Here are a few answerable questions about what's happening now that could be reported on and answered by the "media" - instead of subjecting us to the same stories over and over again all day long from all the usual talking heads, who rarely, if ever, have something useful or informative to say beyond what we already know.

1. How accurately is Israel able to target the missiles it is launching into Gaza. The IDF almost certainly knows the GPS coordinates of every building in the GAZA strip. Are its missiles GPS guided?

2. If the answers to 1. is: "Yes - the IDF's missiles are GPS guided," then the question is whether the IDF is following its policy of not targeting hospitals. (A pertinent related question: does Hamas have any history of using hospitals in GAZA as shields for its materiel, personnel, communications, or other infrastructure?)

3. How many fighters does Hamas have? How many are in Gaza? Where else are they located? (I think I heard one commentator - retired General Barry McCaffery - mention in passing in one of his MSNBC commentaries that Hamas has 10,000 fighters, but other wise it's been crickets on this obvious question.)

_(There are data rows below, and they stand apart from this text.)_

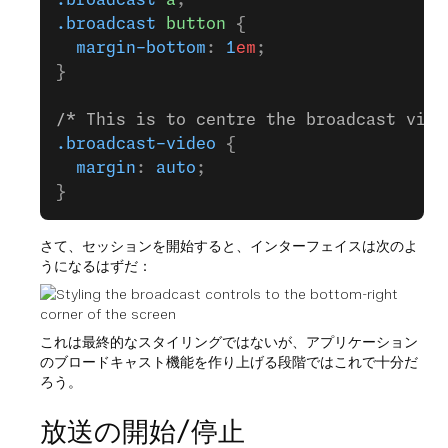
.broadcast
 a
,
.broadcast
 button
 {
  margin-bottom
: 
1
em
;
}
/* This is to centre the broadcast vide
.broadcast-video
 {
  margin
: 
auto
;
}
さて、セッションを開始すると、インターフェイスは次のよ
うになるはずだ：
これは最終的なスタイリングではないが、アプリケーション
のブロードキャスト機能を作り上げる段階ではこれで十分だ
ろう。
放送の開始/停止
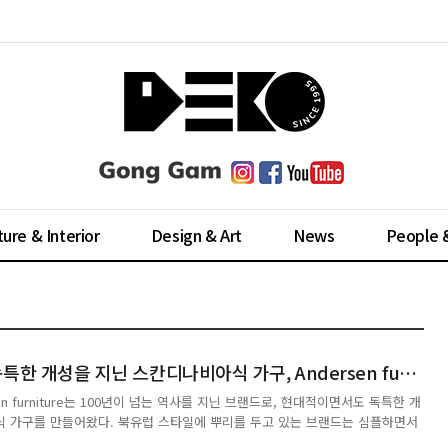
ture & Interior
Design & Art
News
People 
현대적이면서도 독특한 개성을 지닌 스칸디나비아식 가구, Andersen furniture
sen furniture는 100년이 넘는 역사를 지닌 브랜드로, 현대적이면서도 독특한 개
 가구를 만들어왔다. 북유럽 스타일에 뿌리를 두고 있는 브랜드는 심플하면서
는 컬렉션을 선보이며 대중들에게 꾸준한 사랑을 받고 있다. Andersen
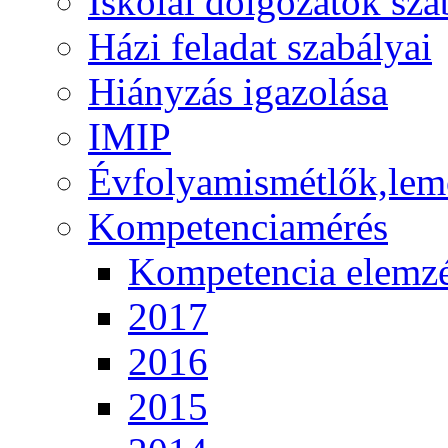
Iskolai dolgozatok sza
Házi feladat szabályai
Hiányzás igazolása
IMIP
Évfolyamismétlők,lem
Kompetenciamérés
Kompetencia elemz
2017
2016
2015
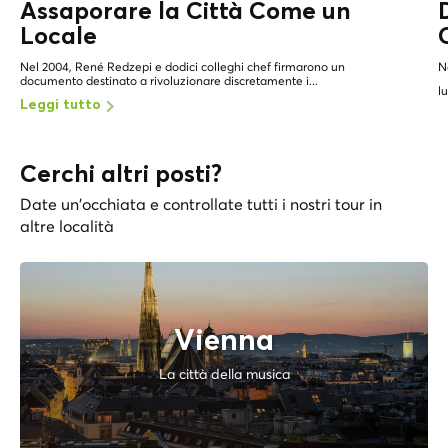
Assaporare la Città Come un
Locale
Nel 2004, René Redzepi e dodici colleghi chef firmarono un
N
documento destinato a rivoluzionare discretamente i...
l
Leggi tutto
Cerchi altri posti?
Date un'occhiata e controllate tutti i nostri tour in
altre località
Vienna
La città della musica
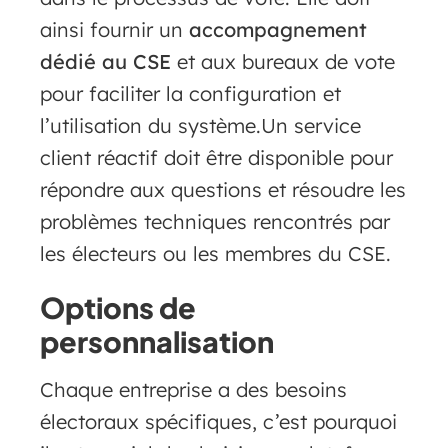
ainsi fournir un
accompagnement
dédié au CSE
et aux bureaux de vote
pour faciliter la configuration et
l’utilisation du système.Un service
client réactif doit être disponible pour
répondre aux questions et résoudre les
problèmes techniques rencontrés par
les électeurs ou les membres du CSE.
Options de
personnalisation
Chaque entreprise a des besoins
électoraux spécifiques, c’est pourquoi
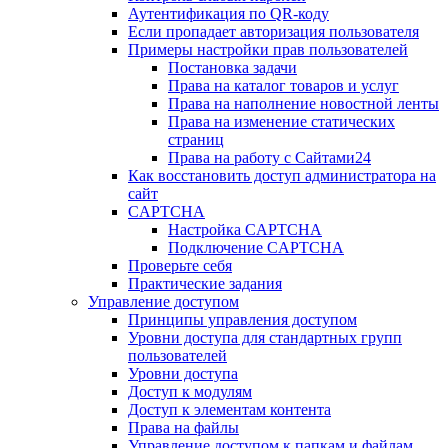
Аутентификация по QR-коду
Если пропадает авторизация пользователя
Примеры настройки прав пользователей
Постановка задачи
Права на каталог товаров и услуг
Права на наполнение новостной ленты
Права на изменение статических
страниц
Права на работу с Сайтами24
Как восстановить доступ администратора на
сайт
CAPTCHA
Настройка CAPTCHA
Подключение CAPTCHA
Проверьте себя
Практические задания
Управление доступом
Принципы управления доступом
Уровни доступа для стандартных групп
пользователей
Уровни доступа
Доступ к модулям
Доступ к элементам контента
Права на файлы
Управление доступом к папкам и файлам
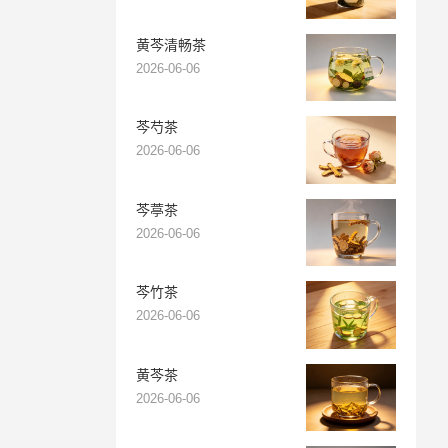
黄芩清畅茶
2026-06-06
芩芍茶
2026-06-06
芩葶茶
2026-06-06
芩竹茶
2026-06-06
黄芩茶
2026-06-06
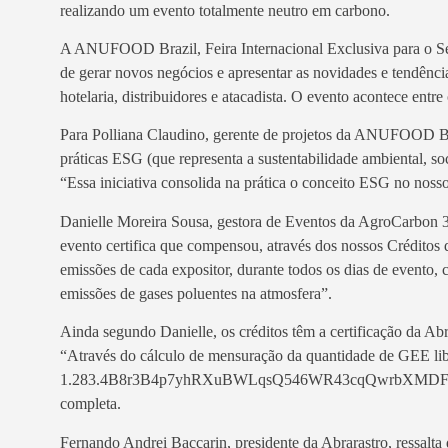
realizando um evento totalmente neutro em carbono.
A ANUFOOD Brazil, Feira Internacional Exclusiva para o Set
de gerar novos negócios e apresentar as novidades e tendência
hotelaria, distribuidores e atacadista. O evento acontece entr
Para Polliana Claudino, gerente de projetos da ANUFOOD Brazi
práticas ESG (que representa a sustentabilidade ambiental, s
“Essa iniciativa consolida na prática o conceito ESG no nosso 
Danielle Moreira Sousa, gestora de Eventos da AgroCarbon 3
evento certifica que compensou, através dos nossos Créditos 
emissões de cada expositor, durante todos os dias de evento
emissões de gases poluentes na atmosfera”.
Ainda segundo Danielle, os créditos têm a certificação da Abr
“Através do cálculo de mensuração da quantidade de GEE libe
1.283.4B8r3B4p7yhRXuBWLqsQ546WR43cqQwrbXMDFn
completa.
Fernando Andrei Baccarin, presidente da Abrarastro, ressalt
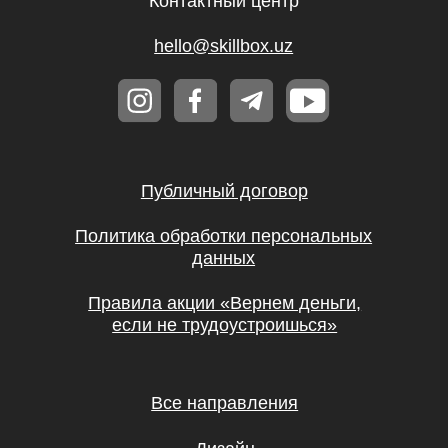
Все направления
Дизайн
Маркетинг
Финансы
Школа дронов
Кино и музыка
Программирование
Аналитика
Управление
Игры
Хобби и увлечения
Маркетплейсы
Психология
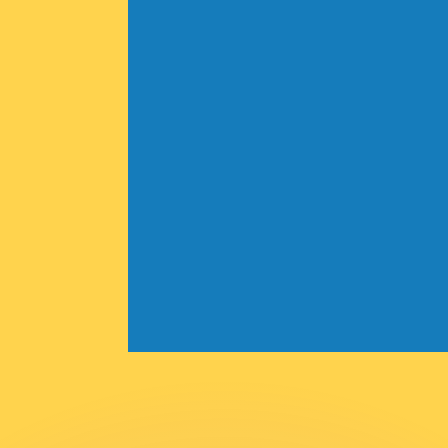
會獲得此匯率。
查看匯款匯率。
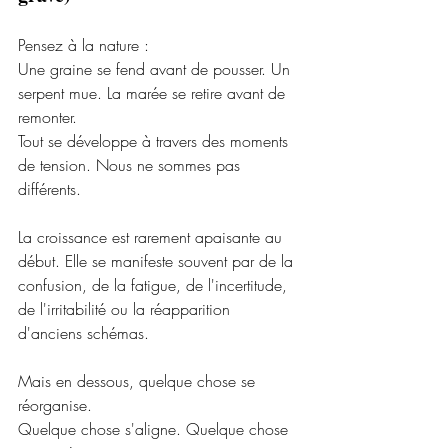
Pensez à la nature :
Une graine se fend avant de pousser. Un 
serpent mue. La marée se retire avant de 
remonter.
Tout se développe à travers des moments 
de tension. Nous ne sommes pas 
différents.
La croissance est rarement apaisante au 
début. Elle se manifeste souvent par de la 
confusion, de la fatigue, de l'incertitude, 
de l'irritabilité ou la réapparition 
d'anciens schémas.
Mais en dessous, quelque chose se 
réorganise.
Quelque chose s'aligne. Quelque chose 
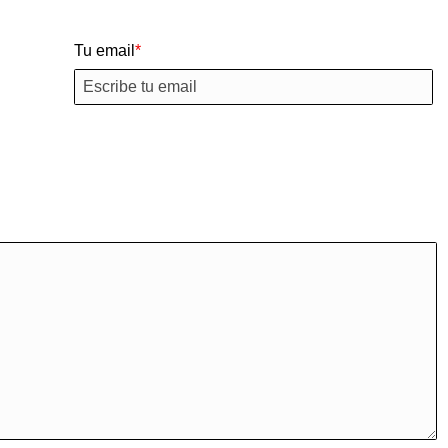
Tu email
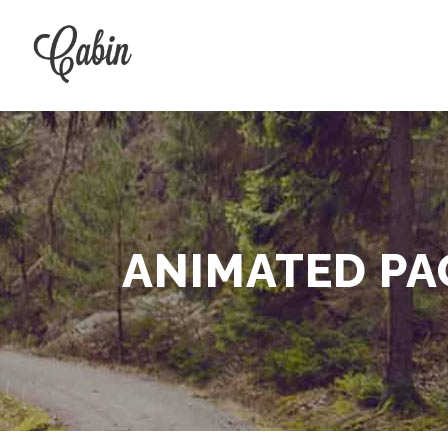
ANIMATED PA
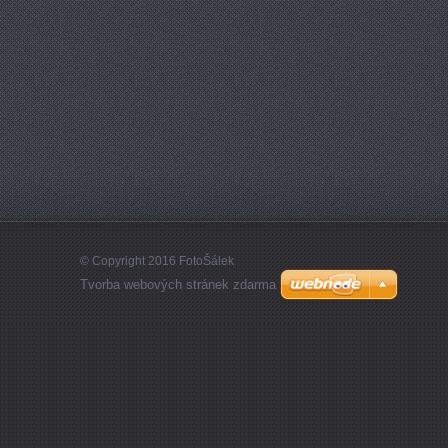
© Copyright 2016 FotoŠálek
Tvorba webových stránek zdarma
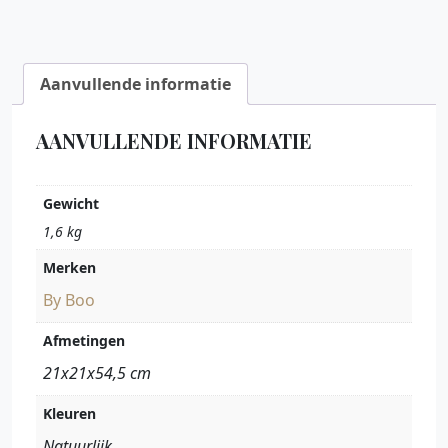
Aanvullende informatie
AANVULLENDE INFORMATIE
Gewicht
1,6 kg
Merken
By Boo
Afmetingen
21x21x54,5 cm
Kleuren
Natuurlijk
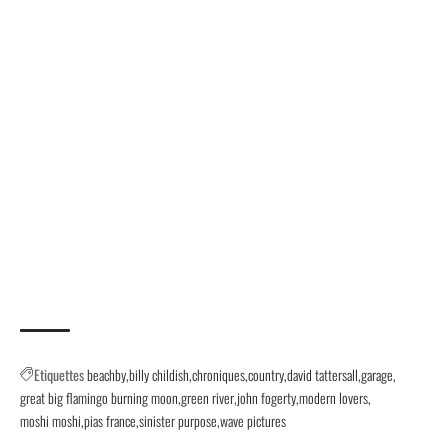
Etiquettes
beachby
billy childish
chroniques
country
david tattersall
garage
great big flamingo burning moon
green river
john fogerty
modern lovers
moshi moshi
pias france
sinister purpose
wave pictures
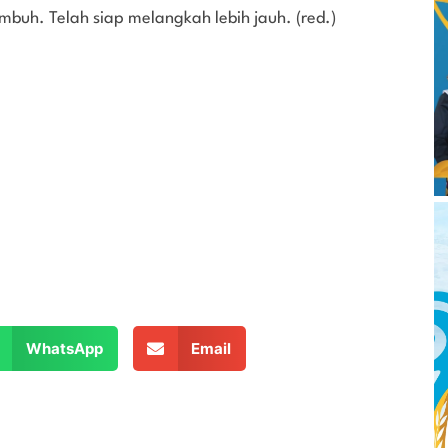
mbuh. Telah siap melangkah lebih jauh. (red.)
WhatsApp
Email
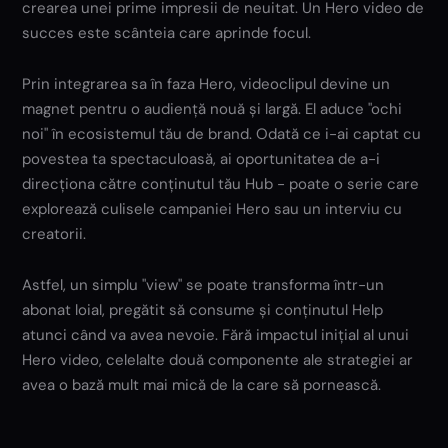
crearea unei prime impresii de neuitat. Un Hero video de
succes este scânteia care aprinde focul.
Prin integrarea sa în faza Hero, videoclipul devine un
magnet pentru o audiență nouă și largă. El aduce "ochi
noi" în ecosistemul tău de brand. Odată ce i-ai captat cu
povestea ta spectaculoasă, ai oportunitatea de a-i
direcționa către conținutul tău Hub - poate o serie care
explorează culisele campaniei Hero sau un interviu cu
creatorii.
Astfel, un simplu "view" se poate transforma într-un
abonat loial, pregătit să consume și conținutul Help
atunci când va avea nevoie. Fără impactul inițial al unui
Hero video, celelalte două componente ale strategiei ar
avea o bază mult mai mică de la care să pornească.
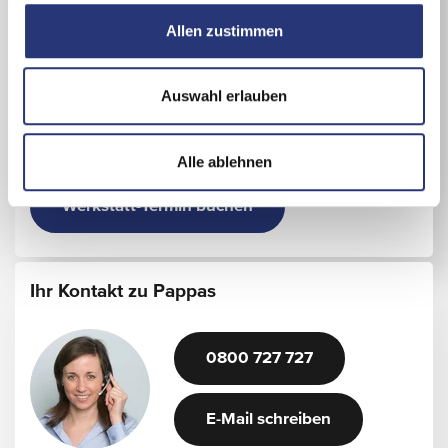
Pappas Tirol GmbH
u
Allen zustimmen
s
Löfflerweg 2
6060 Hall in Tirol
w
a
+43/5223/5000
Auswahl erlauben
h
l
Details zum Standort
Alle ablehnen
Werkstatt-Termin buchen
Ihr Kontakt zu Pappas
0800 727 727
E-Mail schreiben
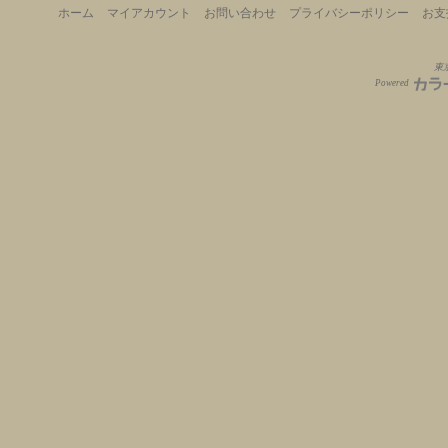
ホーム
マイアカウント
お問い合わせ
プライバシーポリシー
お支
東京
Powered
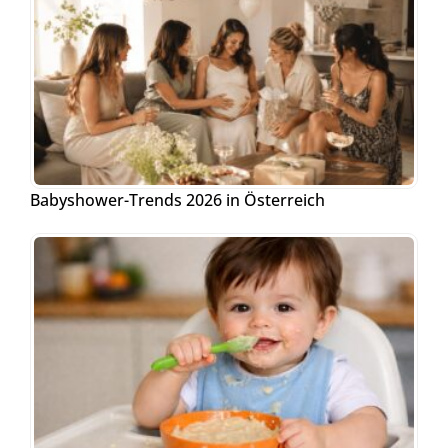
Babyshower-Trends 2026 in Österreich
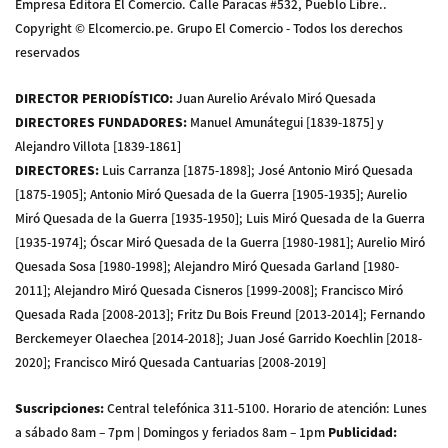
Empresa Editora El Comercio. Calle Paracas #532, Pueblo Libre..
Copyright © Elcomercio.pe. Grupo El Comercio - Todos los derechos
reservados
DIRECTOR PERIODÍSTICO
:
Juan Aurelio Arévalo Miró Quesada
DIRECTORES FUNDADORES
:
Manuel Amunátegui [1839-1875] y
Alejandro Villota [1839-1861]
DIRECTORES
:
Luis Carranza [1875-1898]; José Antonio Miró Quesada
[1875-1905]; Antonio Miró Quesada de la Guerra [1905-1935]; Aurelio
Miró Quesada de la Guerra [1935-1950]; Luis Miró Quesada de la Guerra
[1935-1974]; Óscar Miró Quesada de la Guerra [1980-1981]; Aurelio Miró
Quesada Sosa [1980-1998]; Alejandro Miró Quesada Garland [1980-
2011]; Alejandro Miró Quesada Cisneros [1999-2008]; Francisco Miró
Quesada Rada [2008-2013]; Fritz Du Bois Freund [2013-2014]; Fernando
Berckemeyer Olaechea [2014-2018]; Juan José Garrido Koechlin [2018-
2020]; Francisco Miró Quesada Cantuarias [2008-2019]
Suscripciones
:
Central telefónica 311-5100
.
Horario de atención: Lunes
a sábado 8am – 7pm | Domingos y feriados 8am – 1pm
Publicidad
:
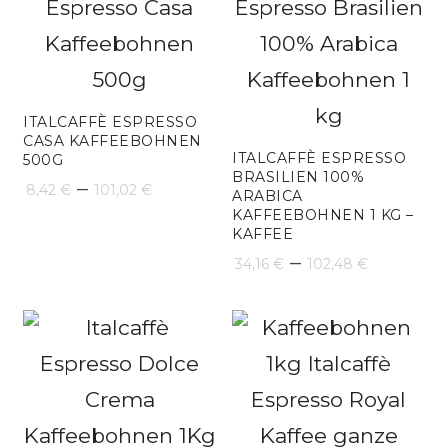
ITALCAFFÈ ESPRESSO
CASA KAFFEEBOHNEN
ITALCAFFÈ ESPRESSO
500G
BRASILIEN 100%
Preisspanne:
–
8,42
€
101,02
€
ARABICA
KAFFEEBOHNEN 1 KG –
8,42 €
KAFFEE
bis
Preissp
–
34,16
€
102,48
€
101,02 €
34,16 €
bis
102,48 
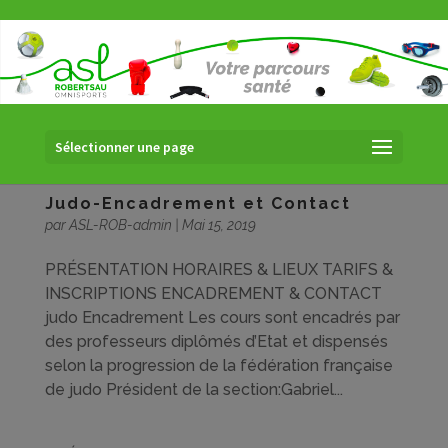
Sélectionner une page
Judo-Encadrement et Contact
par
ASL-ROB-admin
|
Mai 15, 2019
PRÉSENTATION HORAIRES & LIEUX TARIFS &
INSCRIPTIONS ENCADREMENT & CONTACT
judo Encadrement Les cours sont encadrés par
des professeurs diplômés d’Etat et dispensés
selon la progression de la fédération française
de judo Président de la section:Gabriel...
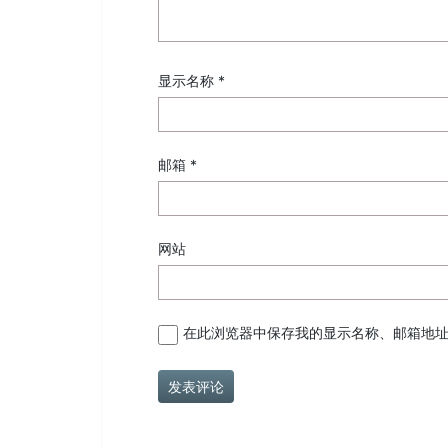
显示名称
*
邮箱
*
网站
在此浏览器中保存我的显示名称、邮箱地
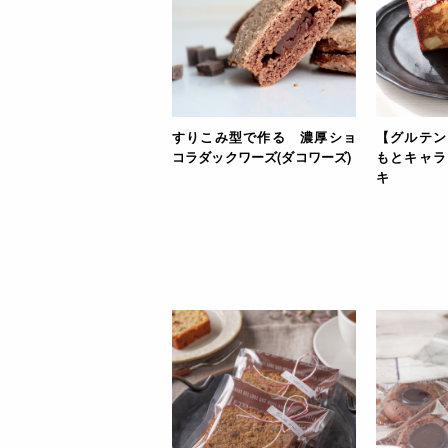
すりこみ型で作る 濃厚ショ
【グルテン
コラダックワーズ(ダコワーズ)
もとキャラ
キ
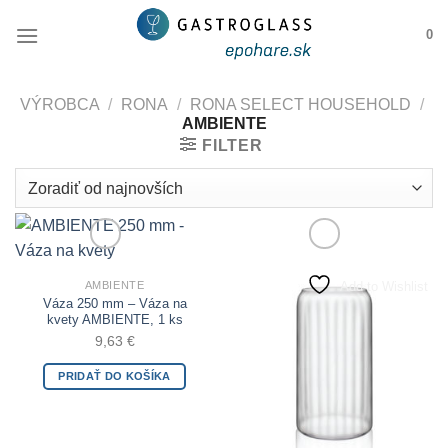
Skip
0
to
content
VÝROBCA
/
RONA
/
RONA SELECT HOUSEHOLD
/
AMBIENTE
FILTER
Add to Wishlist
Add to Wishlist
AMBIENTE
Váza 250 mm – Váza na
kvety AMBIENTE, 1 ks
9,63
€
PRIDAŤ DO KOŠÍKA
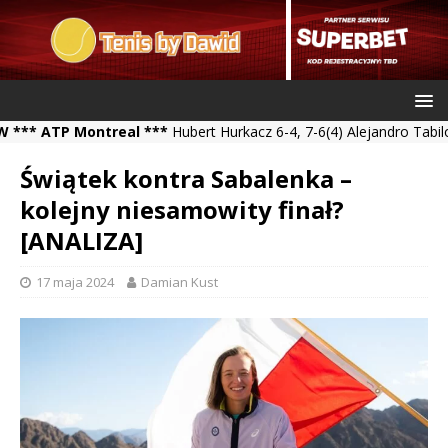
ATP Montreal ***
Hubert Hurkacz 6-4, 7-6(4) Alejandro Tabilo *** 
Świątek kontra Sabalenka –
kolejny niesamowity finał?
[ANALIZA]
17 maja 2024
Damian Kust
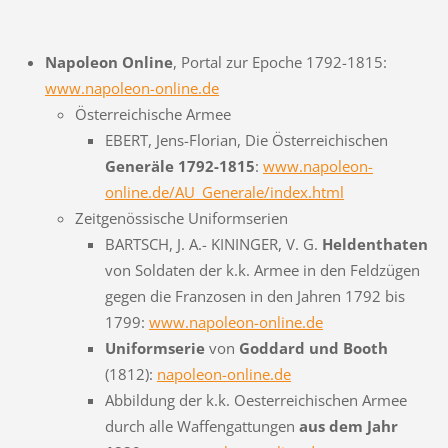
Napoleon Online
, Portal zur Epoche 1792-1815:
www.napoleon-online.de
Österreichische Armee
EBERT, Jens-Florian, Die Österreichischen
Generäle 1792-1815
:
www.napoleon-
online.de/AU_Generale/index.html
Zeitgenössische Uniformserien
BARTSCH, J. A.- KININGER, V. G.
Heldenthaten
von Soldaten der k.k. Armee in den Feldzügen
gegen die Franzosen in den Jahren 1792 bis
1799:
www.napoleon-online.de
Uniformserie
von
Goddard und Booth
(1812):
napoleon-online.de
Abbildung der k.k. Oesterreichischen Armee
durch alle Waffengattungen
aus dem Jahr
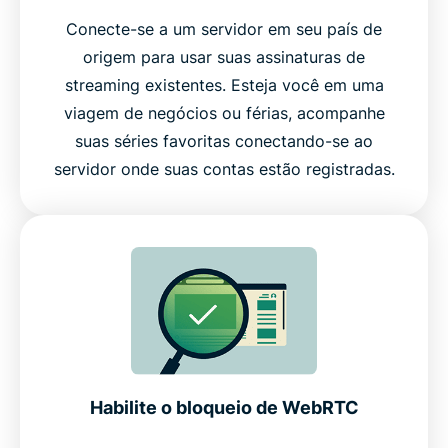
Conecte-se a um servidor em seu país de
origem para usar suas assinaturas de
streaming existentes. Esteja você em uma
viagem de negócios ou férias, acompanhe
suas séries favoritas conectando-se ao
servidor onde suas contas estão registradas.
Habilite o bloqueio de WebRTC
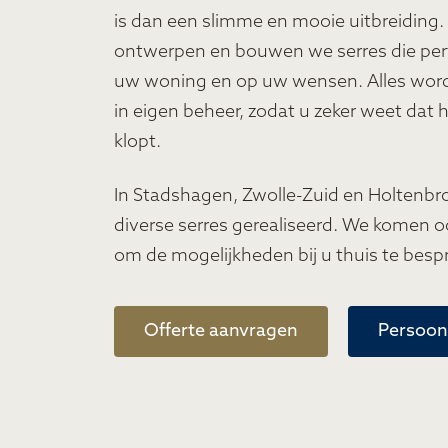
is dan een slimme en mooie uitbreiding. 
ontwerpen en bouwen we serres die perf
uw woning en op uw wensen. Alles wor
in eigen beheer, zodat u zeker weet dat 
klopt.
In Stadshagen, Zwolle-Zuid en Holtenbr
diverse serres gerealiseerd. We komen oo
om de mogelijkheden bij u thuis te besp
Offerte aanvragen
Persoonl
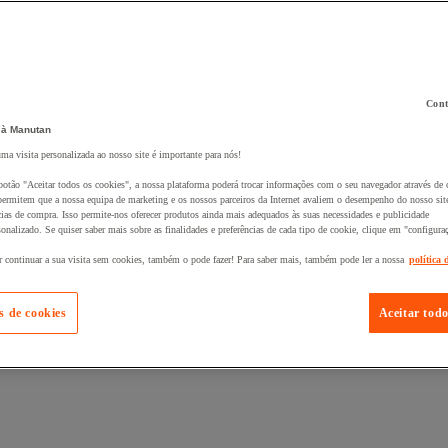
Cont
 à Manutan
 ao seu cesto :
uma visita personalizada ao nosso site é importante para nós!
botão "Aceitar todos os cookies", a nossa plataforma poderá trocar informações com o seu navegador através de 
ermitem que a nossa equipa de marketing e os nossos parceiros da Internet avaliem o desempenho do nosso site
cias de compra. Isso permite-nos oferecer produtos ainda mais adequados às suas necessidades e publicidade
onalizado. Se quiser saber mais sobre as finalidades e preferências de cada tipo de cookie, clique em "configura
r continuar a sua visita sem cookies, também o pode fazer! Para saber mais, também pode ler a nossa
política 
s de cookies
Aceitar todo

4. What exactly is the scenario motivating the US putting two carrier groups in the eastern Mediterranean beyond "discouraging other players from entering the war." What does that mean? Does it mean that if other players enter the war and attack Israel, the US will launch air attacks from the carriers against those players - in which which case has the Congress given its permission for that to be done? If such attacks are launched, will they be restricted to occur only on Israeli territory being attacked by those other players? Or does it mean, the carriers will respond only if they themselves are attacked, which leads to the question: does somebody actually think it's possible other potential players wuill attack the carrier groups?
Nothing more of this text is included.